__Task to complete__
Filtering the records below, copy only those lines that include the word "Ording".

───── Data records

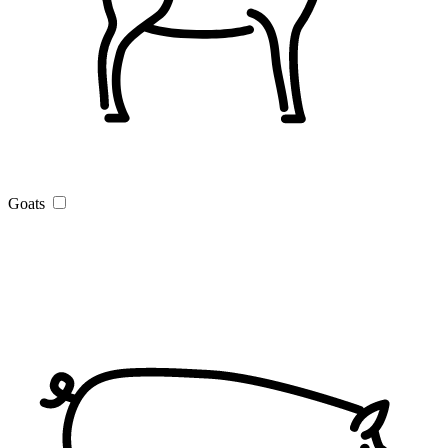
Goats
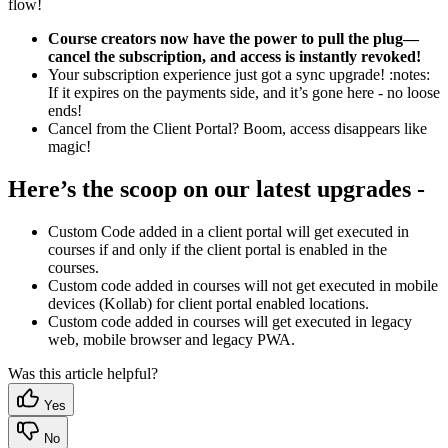
flow!
Course creators now have the power to pull the plug—
cancel the subscription, and access is instantly revoked!
Your subscription experience just got a sync upgrade! :notes:
If it expires on the payments side, and it’s gone here - no loose
ends!
Cancel from the Client Portal? Boom, access disappears like
magic!
Here’s the scoop on our latest upgrades -
Custom Code added in a client portal will get executed in
courses if and only if the client portal is enabled in the
courses.
Custom code added in courses will not get executed in mobile
devices (Kollab) for client portal enabled locations.
Custom code added in courses will get executed in legacy
web, mobile browser and legacy PWA.
Was this article helpful?
Yes
No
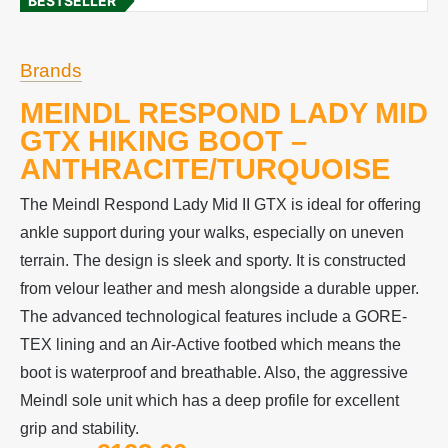
BESTSELLER
Brands
MEINDL RESPOND LADY MID
GTX HIKING BOOT –
ANTHRACITE/TURQUOISE
The Meindl Respond Lady Mid II GTX is ideal for offering
ankle support during your walks, especially on uneven
terrain. The design is sleek and sporty. It is constructed
from velour leather and mesh alongside a durable upper.
The advanced technological features include a GORE-
TEX lining and an Air-Active footbed which means the
boot is waterproof and breathable. Also, the aggressive
Meindl sole unit which has a deep profile for excellent
grip and stability.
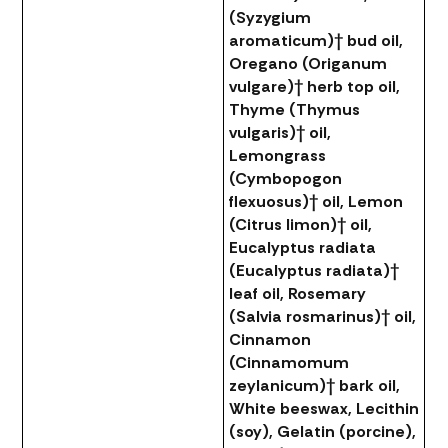
(Syzygium
aromaticum)† bud oil,
Oregano (Origanum
vulgare)† herb top oil,
Thyme (Thymus
vulgaris)† oil,
Lemongrass
(Cymbopogon
flexuosus)† oil, Lemon
(Citrus limon)† oil,
Eucalyptus radiata
(Eucalyptus radiata)†
leaf oil, Rosemary
(Salvia rosmarinus)† oil,
Cinnamon
(Cinnamomum
zeylanicum)† bark oil,
White beeswax, Lecithin
(soy), Gelatin (porcine),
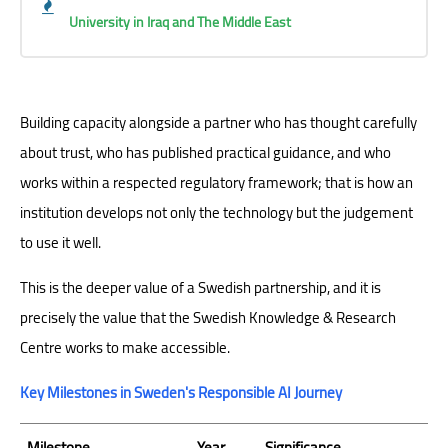
University in Iraq and The Middle East
Building capacity alongside a partner who has thought carefully
about trust, who has published practical guidance, and who
works within a respected regulatory framework; that is how an
institution develops not only the technology but the judgement
to use it well.
This is the deeper value of a Swedish partnership, and it is
precisely the value that the Swedish Knowledge & Research
Centre works to make accessible.
Key Milestones in Sweden's Responsible AI Journey
Milestone
Year
Significance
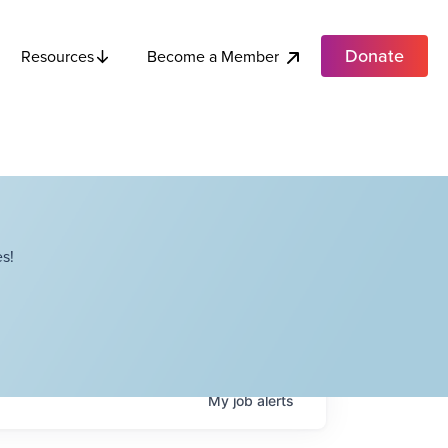
Donate
Become a Member
Resources
s!
My
job
alerts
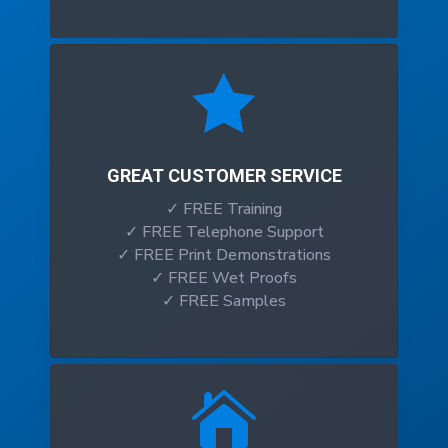

GREAT CUSTOMER SERVICE
✓ FREE Training
✓ FREE Telephone Support
✓ FREE Print Demonstrations
✓ FREE Wet Proofs
✓ FREE Samples

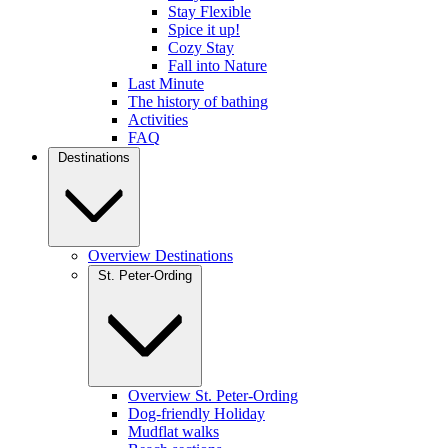
Stay Flexible
Spice it up!
Cozy Stay
Fall into Nature
Last Minute
The history of bathing
Activities
FAQ
Destinations
Overview Destinations
St. Peter-Ording
Overview St. Peter-Ording
Dog-friendly Holiday
Mudflat walks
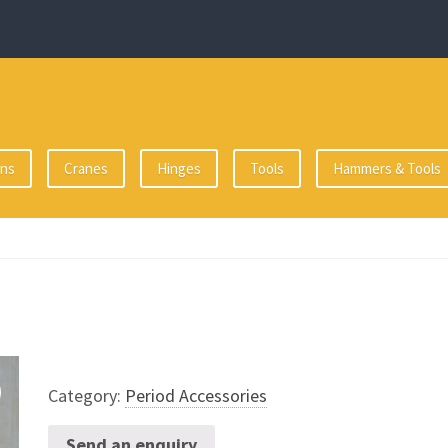
ons
Cranes
Hinges
Tools
Hammers & Tools
Category:
Period Accessories
Send an enquiry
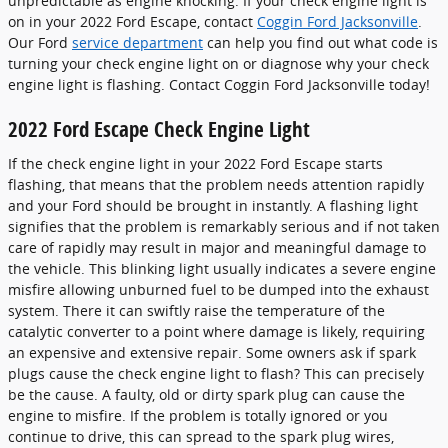
unpredictable as engine knocking. If your check engine light is
on in your 2022 Ford Escape, contact
Coggin Ford Jacksonville
.
Our Ford
service department
can help you find out what code is
turning your check engine light on or diagnose why your check
engine light is flashing. Contact Coggin Ford Jacksonville today!
2022 Ford Escape Check Engine Light
If the check engine light in your 2022 Ford Escape starts
flashing, that means that the problem needs attention rapidly
and your Ford should be brought in instantly. A flashing light
signifies that the problem is remarkably serious and if not taken
care of rapidly may result in major and meaningful damage to
the vehicle. This blinking light usually indicates a severe engine
misfire allowing unburned fuel to be dumped into the exhaust
system. There it can swiftly raise the temperature of the
catalytic converter to a point where damage is likely, requiring
an expensive and extensive repair. Some owners ask if spark
plugs cause the check engine light to flash? This can precisely
be the cause. A faulty, old or dirty spark plug can cause the
engine to misfire. If the problem is totally ignored or you
continue to drive, this can spread to the spark plug wires,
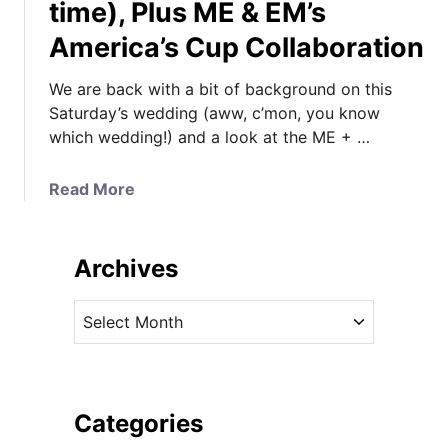
time), Plus ME & EM’s
America’s Cup Collaboration
We are back with a bit of background on this
Saturday’s wedding (aww, c’mon, you know
which wedding!) and a look at the ME + …
a
Read More
b
o
u
Archives
t
U
A
P
r
D
c
A
h
T
i
Categories
E
v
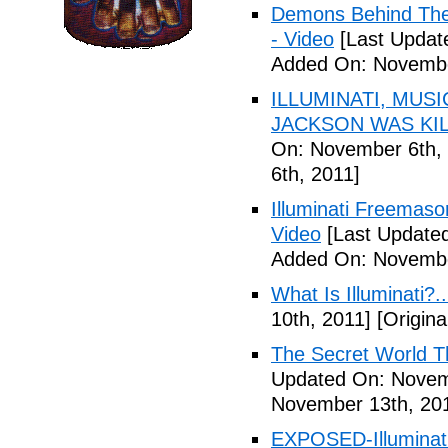
Demons Behind The M
- Video
[Last Updat
Added On: Novembe
ILLUMINATI, MUS
JACKSON WAS KILL
On: November 6th, 
6th, 2011]
Illuminati Freemaso
Video
[Last Update
Added On: Novembe
What Is Illuminati?..
10th, 2011]
[Origina
The Secret World The
Updated On: Novem
November 13th, 20
EXPOSED-Illuminati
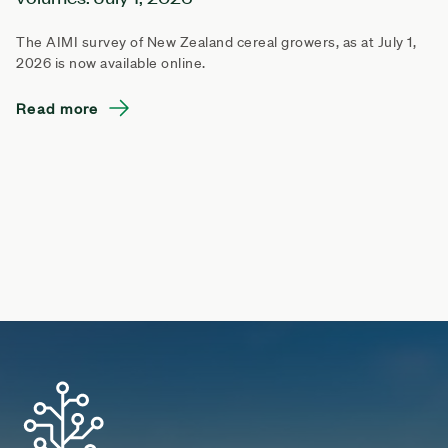
The AIMI survey of New Zealand cereal growers, as at July 1,
2026 is now available online.
Read more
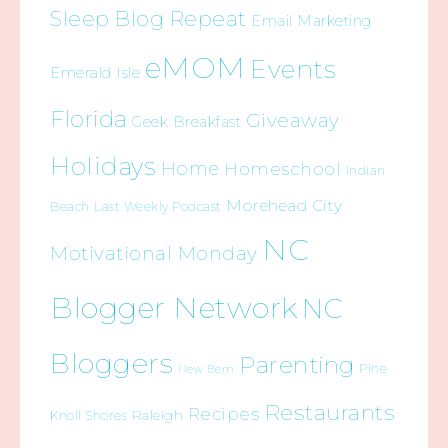
Sleep Blog Repeat
Email Marketing
eMOM
Events
Emerald Isle
Florida
Giveaway
Geek Breakfast
Holidays
Home
Homeschool
Indian
Morehead City
Beach
Last Weekly Podcast
NC
Motivational Monday
Blogger Network
NC
Bloggers
Parenting
Pine
New Bern
Restaurants
Recipes
Raleigh
Knoll Shores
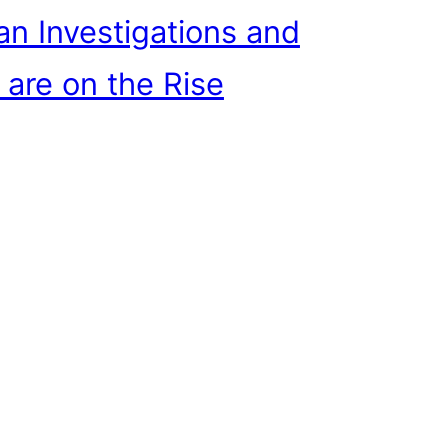
n Investigations and
 are on the Rise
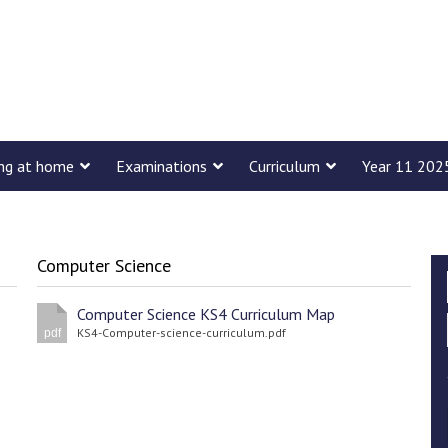
ing at home
Examinations
Curriculum
Year 11 202
Computer Science
Computer Science KS4 Curriculum Map
KS4-Computer-science-curriculum.pdf
pdf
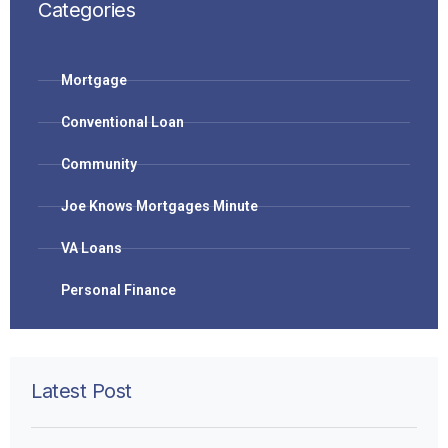
Categories
Mortgage
Conventional Loan
Community
Joe Knows Mortgages Minute
VA Loans
Personal Finance
Latest Post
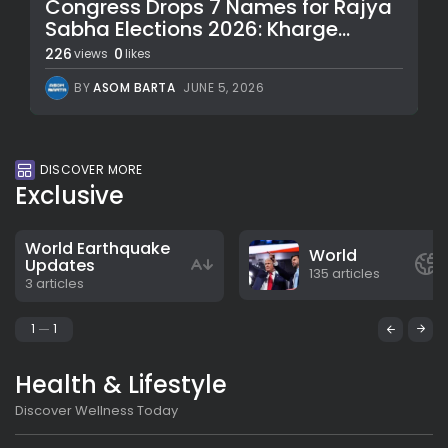
Congress Drops 7 Names for Rajya
Sabha Elections 2026: Kharge...
226
0
views
likes
BY
ASOM BARTA
JUNE 5, 2026
DISCOVER MORE
Exclusive
World Earthquake
World
Updates
135 articles
3 articles
1
1
Health & Lifestyle
Discover Wellness Today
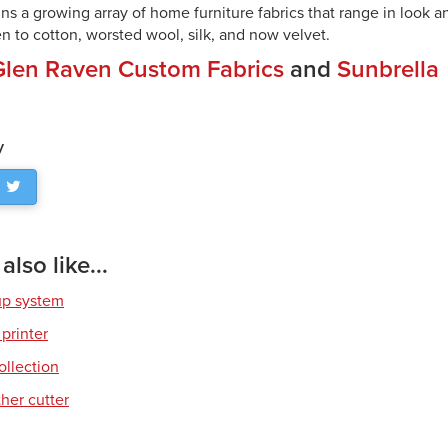
ns a growing array of home furniture fabrics that range in look an
n to cotton, worsted wool, silk, and now velvet.
Glen Raven Custom Fabrics
and
Sunbrella
y
lso like...
up system
 printer
ollection
her cutter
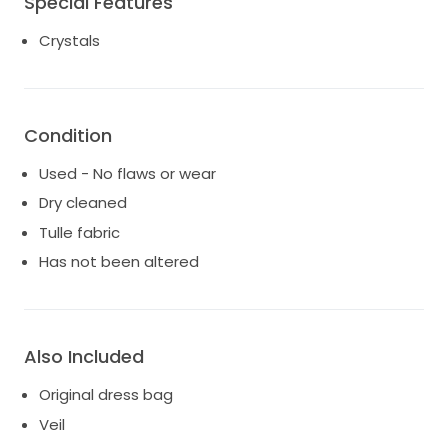
Special Features
most special day of her life. 📩 Feel free to contact
me for measurements, additional photos, or further
Crystals
details.
Condition
Used - No flaws or wear
Dry cleaned
Tulle fabric
Has not been altered
Also Included
Original dress bag
Veil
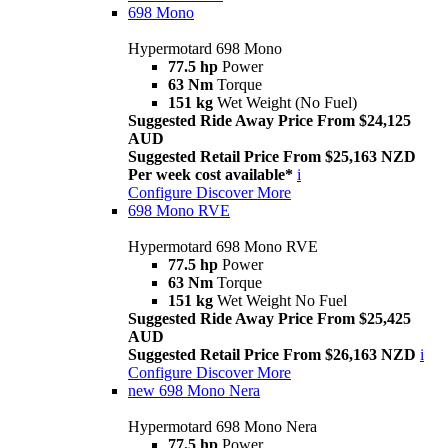
698 Mono
Hypermotard 698 Mono
77.5 hp
Power
63 Nm
Torque
151 kg
Wet Weight (No Fuel)
Suggested Ride Away Price From $24,125
AUD
Suggested Retail Price From $25,163 NZD
Per week cost available*
i
Configure
Discover More
698 Mono RVE
Hypermotard 698 Mono RVE
77.5 hp
Power
63 Nm
Torque
151 kg
Wet Weight No Fuel
Suggested Ride Away Price From $25,425
AUD
Suggested Retail Price From $26,163 NZD
i
Configure
Discover More
new
698 Mono Nera
Hypermotard 698 Mono Nera
77.5 hp
Power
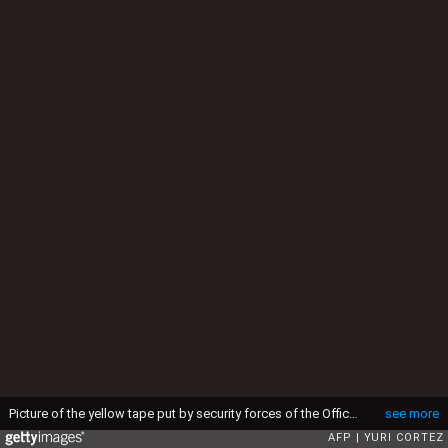
Picture of the yellow tape put by security forces of the Office of the Attorney General around the house at the end of the tunnel through which Mexican drug lord Joaquin "El Chapo" Guzman could have escaped from the Altiplano prison, in Almoloya de Juarez, Mexico, on July 12, 2015. Guzman has escaped from a maximum-security prison, the government said Sunday, his second jail break in 14 years. The kingpin was last seen in the shower area of the Altiplano prison in central Mexico late Saturday before disappearing. "The escape of Guzman was confirmed", the National Security Commission said in a statement. AFP PHOTO / YURI CORTEZ (Photo credit should read YURI CORTEZ/AFP via Getty Images)
see more
AFP
YURI CORTEZ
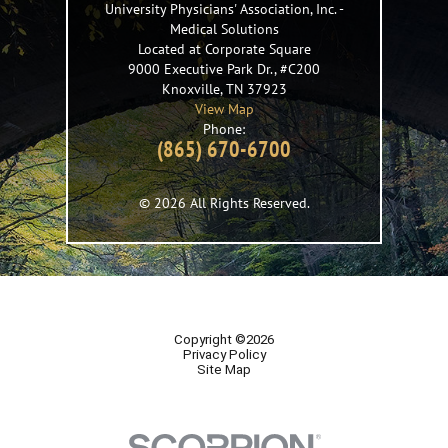
University Physicians' Association, Inc.
-
Medical Solutions
Located at Corporate Square
9000 Executive Park Dr., #C200
Knoxville
,
TN
37923
View Map
Phone:
(865) 670-6700
© 2026 All Rights Reserved.
Copyright ©2026
Privacy Policy
Site Map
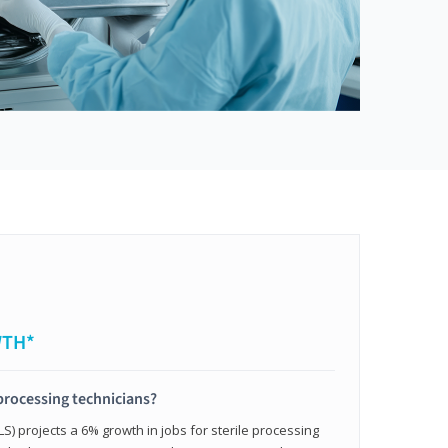
WTH*
 processing technicians?
LS) projects a 6% growth in jobs for sterile processing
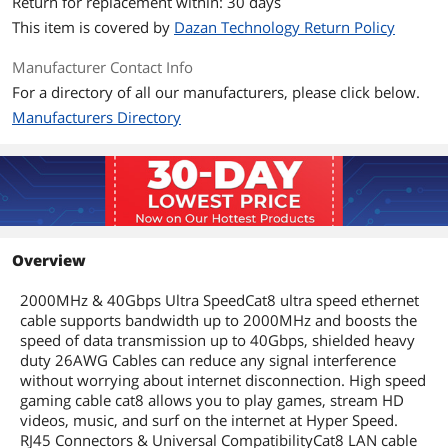
Return for replacement within: 30 days
This item is covered by
Dazan Technology Return Policy
Manufacturer Contact Info
For a directory of all our manufacturers, please click below.
Manufacturers Directory
Overview
2000MHz & 40Gbps Ultra SpeedCat8 ultra speed ethernet
cable supports bandwidth up to 2000MHz and boosts the
speed of data transmission up to 40Gbps, shielded heavy
duty 26AWG Cables can reduce any signal interference
without worrying about internet disconnection. High speed
gaming cable cat8 allows you to play games, stream HD
videos, music, and surf on the internet at Hyper Speed.
RJ45 Connectors & Universal CompatibilityCat8 LAN cable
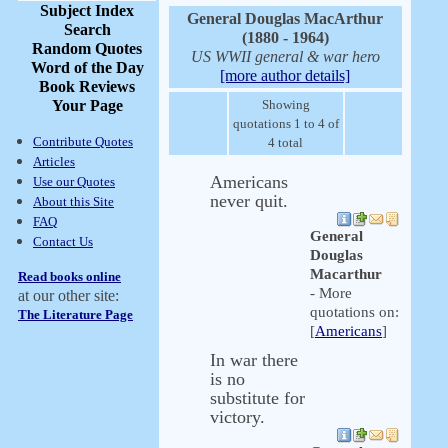
Subject Index
General Douglas MacArthur
Search
(1880 - 1964)
Random Quotes
US WWII general & war hero
Word of the Day
[more author details]
Book Reviews
Your Page
Showing
quotations 1 to 4 of
Contribute Quotes
4 total
Articles
Americans
Use our Quotes
never quit.
About this Site
FAQ
General
Contact Us
Douglas
Macarthur
Read books online
- More
at our other site:
quotations on:
The Literature Page
[
Americans
]
In war there
is no
substitute for
victory.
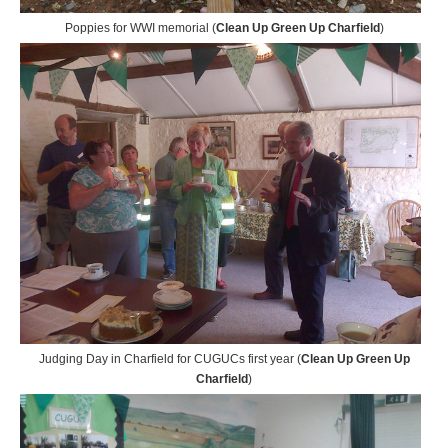
Poppies for WWI memorial (
Clean Up Green Up Charfield
)
Judging Day in Charfield for CUGUCs first year (
Clean Up Green Up
Charfield
)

──────────

__Finished exercise__
St. Peter-Ording
Overview St. Peter-Ording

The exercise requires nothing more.